Through June 2024, you can try out unstructured document processing and other selected Syntex services at no cost if you have pay-as-you-go billing set up. For information and limitations, see Try out Microsoft Syntex and explore its services.



Use the unstructured document processing model (teaching method) to automatically classify files and extract information. It works best for unstructured documents, such as letters or contracts.

Note

Microsoft respects the privacy and ownership of data you use to train and process models in Syntex. None of your organization's data is used or transferred by Microsoft to train AI models, large-language models, or any other models. Your data remains securely within your organization’s tenant. For more information, see Microsoft data protection and privacy.

Introduction to unstructured models

The unstructured document processing model (formerly known as document understanding model) uses artificial intelligence (AI) to process documents. These documents must have text that can be identified based on phrases or patterns. The identified text designates both the type of file it is (its classification) and what you'd like to extract (its extractors).

Note

For more information about how to use Syntex and scenario examples, see Get started driving adoption of Microsoft Syntex and Scenarios and use cases for Microsoft Syntex.

Unstructured document processing models are created and managed in a type of SharePoint site called a content center.
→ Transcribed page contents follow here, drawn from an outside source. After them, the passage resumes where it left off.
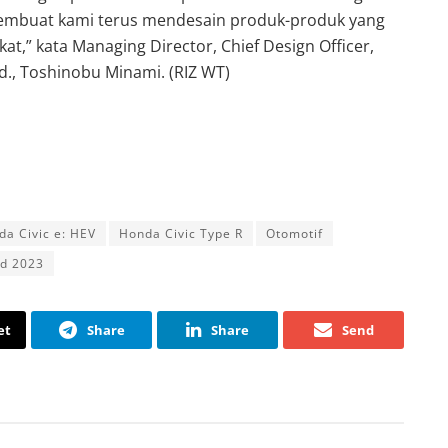
 membuat kami terus mendesain produk-produk yang
t,” kata Managing Director, Chief Design Officer,
d., Toshinobu Minami. (RIZ WT)
da Civic e: HEV
Honda Civic Type R
Otomotif
rd 2023
et
Share
Share
Send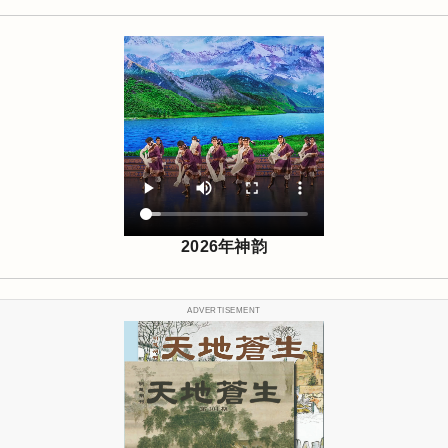
2026年神韵
ADVERTISEMENT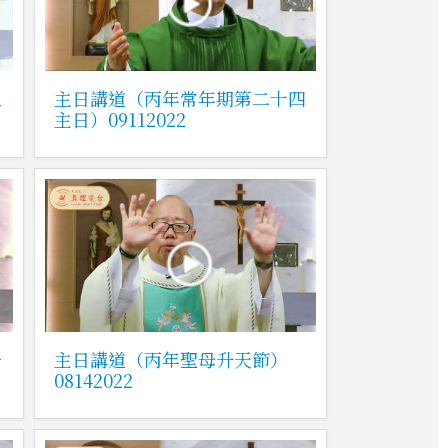
五
主日講道（丙年常年期第二十四
主日）09112022
一
主日講道（丙年聖母升天節）
08142022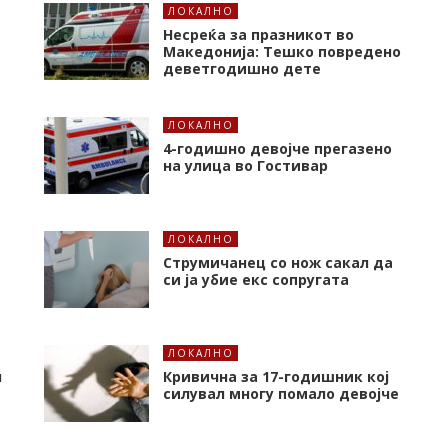
ЛОКАЛНО
Несреќа за празникот во
Македонија: Тешко повредено
деветгодишно дете
ЛОКАЛНО
4-годишно девојче прегазено
на улица во Гостивар
ЛОКАЛНО
Струмичанец со нож сакал да
си ја убие екс сопругата
ЛОКАЛНО
л
Кривична за 17-годишник кој
силувал многу помало девојче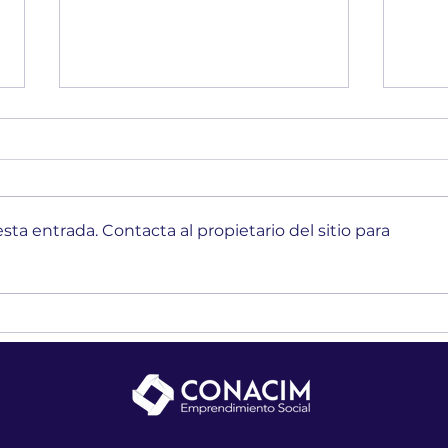
ta entrada. Contacta al propietario del sitio para
Programa de Pequeñas
Goog
Donaciones del FMAM
oport
México: una oportunidad para
trab
fortalecer proyectos
comunitarios y ambientales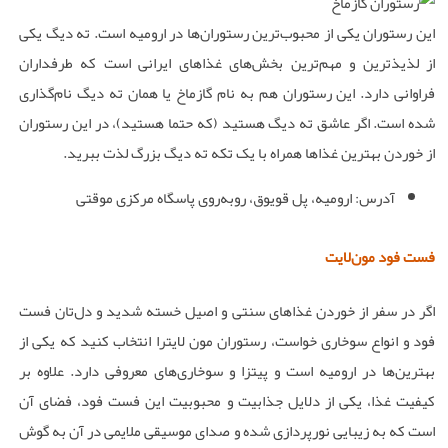
این رستوران یکی از محبوب‌ترین رستوران‌ها در ارومیه است. ته دیگ یکی
از لذیذترین و مهم‌ترین بخش‌های غذاهای ایرانی است که طرفداران
فراوانی دارد. این رستوران هم به نام گازماخ یا همان ته دیگ نام‌گذاری
شده است. اگر عاشق ته دیگ هستید (که حتما هستید)، در این رستوران
از خوردن بهترین غذاها همراه با یک تکه ته دیگ بزرگ لذت ببرید.
آدرس: ارومیه، پل قویوق، روبه‌روی پاسگاه مرکزی موقتی
فست فود مون‌لایت
اگر در سفر از خوردن غذاهای سنتی و اصیل خسته شدید و دل‌تان فست
فود و انواع سوخاری خواست، رستوران مون لایترا انتخاب کنید که یکی از
بهترین‌ها در ارومیه است و پیتزا و سوخاری‌های معروفی دارد. علاوه بر
کیفیت غذا، یکی از دلایل جذابیت و محبوبیت این فست فود، فضای آن
است که به زیبایی نورپردازی شده و صدای موسیقی ملایمی در آن به گوش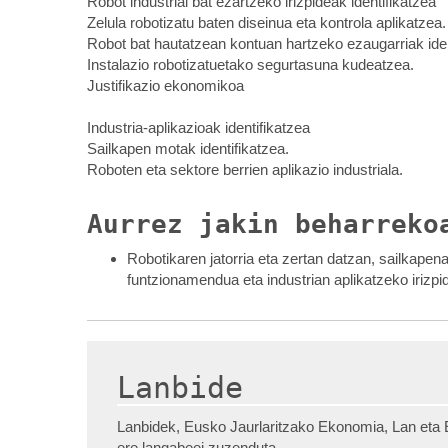
Robot industrial bat ezartzeko irizpideak identifikatzea
Zelula robotizatu baten diseinua eta kontrola aplikatzea.
Robot bat hautatzean kontuan hartzeko ezaugarriak iden
Instalazio robotizatuetako segurtasuna kudeatzea.
Justifikazio ekonomikoa
Industria-aplikazioak identifikatzea
Sailkapen motak identifikatzea.
Roboten eta sektore berrien aplikazio industriala.
Aurrez jakin beharreko
Robotikaren jatorria eta zertan datzan, sailkapen
funtzionamendua eta industrian aplikatzeko irizp
Lanbide
Lanbidek, Eusko Jaurlaritzako Ekonomia, Lan eta E
ere langabeei zuzenduta.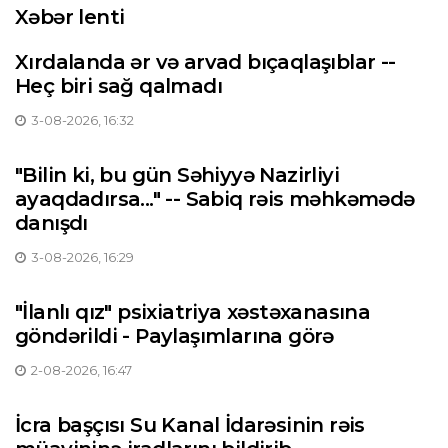
Xəbər lenti
Xırdalanda ər və arvad bıçaqlaşıblar --
Heç biri sağ qalmadı
3-08-2026, 16:32
"Bilin ki, bu gün Səhiyyə Nazirliyi
ayaqdadırsa..." -- Sabiq rəis məhkəmədə
danışdı
3-08-2026, 16:29
"İlanlı qız" psixiatriya xəstəxanasına
göndərildi - Paylaşımlarına görə
2-08-2026, 16:47
İcra başçısı Su Kanal İdarəsinin rəis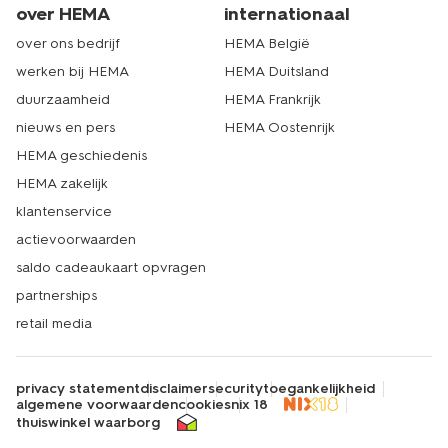
over HEMA
internationaal
over ons bedrijf
HEMA België
werken bij HEMA
HEMA Duitsland
duurzaamheid
HEMA Frankrijk
nieuws en pers
HEMA Oostenrijk
HEMA geschiedenis
HEMA zakelijk
klantenservice
actievoorwaarden
saldo cadeaukaart opvragen
partnerships
retail media
privacy statement
disclaimer
security
toegankelijkheid
algemene voorwaarden
cookies
nix 18
thuiswinkel waarborg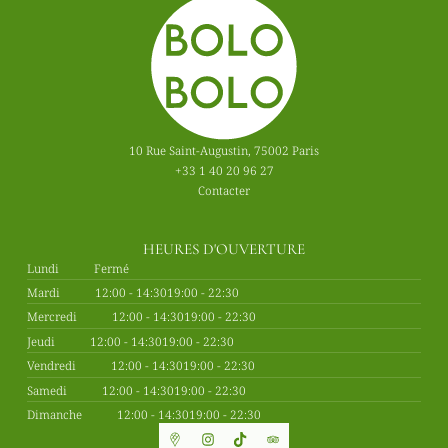
10 Rue Saint-Augustin, 75002 Paris
+33 1 40 20 96 27
Contacter
HEURES D'OUVERTURE
Lundi
Fermé
Mardi
12:00 - 14:30
19:00 - 22:30
Mercredi
12:00 - 14:30
19:00 - 22:30
Jeudi
12:00 - 14:30
19:00 - 22:30
Vendredi
12:00 - 14:30
19:00 - 22:30
Samedi
12:00 - 14:30
19:00 - 22:30
Dimanche
12:00 - 14:30
19:00 - 22:30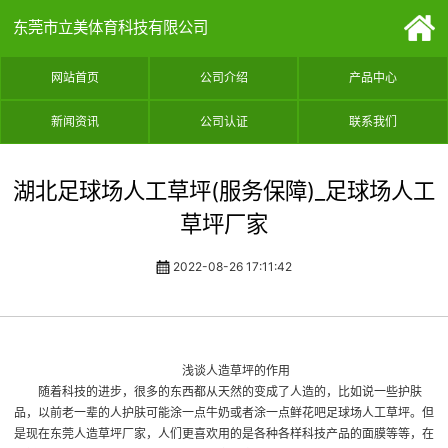
东莞市立美体育科技有限公司
网站首页
公司介绍
产品中心
新闻资讯
公司认证
联系我们
湖北足球场人工草坪(服务保障)_足球场人工
草坪厂家
2022-08-26 17:11:42
浅谈人造草坪的作用
随着科技的进步，很多的东西都从天然的变成了人造的，比如说一些护肤
品，以前老一辈的人护肤可能涂一点牛奶或者涂一点鲜花吧
足球场人工草坪
。但
是现在
东莞人造草坪厂家
，人们更喜欢用的是各种各样科技产品的面膜等等，在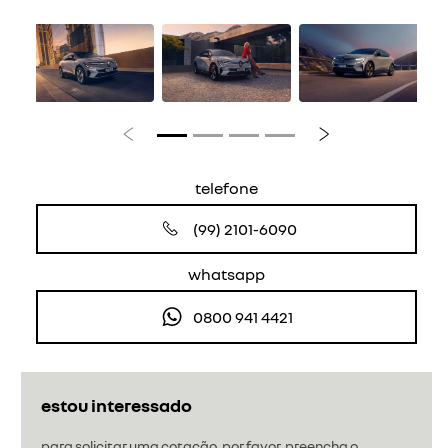
Anterior
Próximo
telefone
(99) 2101-6090
whatsapp
0800 941 4421
estou interessado
para solicitar uma cotação, por favor, preencha o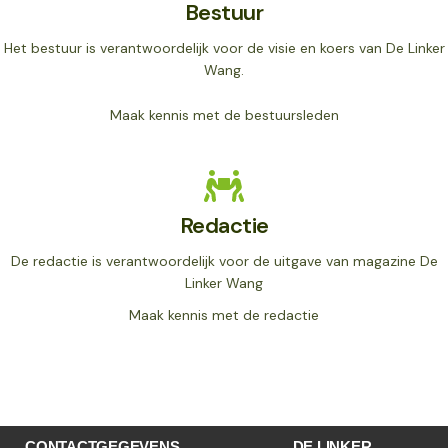
Bestuur
Het bestuur is verantwoordelijk voor de visie en koers van De Linker
Wang.
Maak kennis met de bestuursleden
Redactie
De redactie is verantwoordelijk voor de uitgave van magazine De
Linker Wang
Maak kennis met de redactie
CONTACTGEGEVENS
DE LINKER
When applied to a SharePoint document library, the model is associated with a content type has columns to store the information being extracted. The content type you create is stored in the SharePoint content type gallery. You can also choose to use existing content types to use their schema.

Note

Read-only or sealed content types can't be updated, so they can't be used in a model.

Add classifiers and extractors to your unstructured document processing models to do the following actions:

  • Classifiers are used to identify and classify documents that are uploaded to the document library. For example, a classifier can be "trained" to identify all contract renewal documents that are uploaded to the library. The contract renewal content type is defined by you when you create your classifier.

  • Extractors pull information from these documents. For example, for each contract renewal document identified in your document library, columns will display that show the Service Start Date and Client for each document.

You can use example files to train and test your classifiers and extractors in your model. Example files provide your model examples of what to look for when trying to identify and extract data from files. For example, you would train your contract renewal classifiers and extractors with examples of contract renewal documents your company works with. You can also use example files to test the effectiveness of your model.

After publishing your model, use the content center to apply it to any SharePoint document library that you have access to.

Requirements and limitations

For information about requirements to consider when choosing this model, see Requirements and limitations for models in Microsoft Syntex.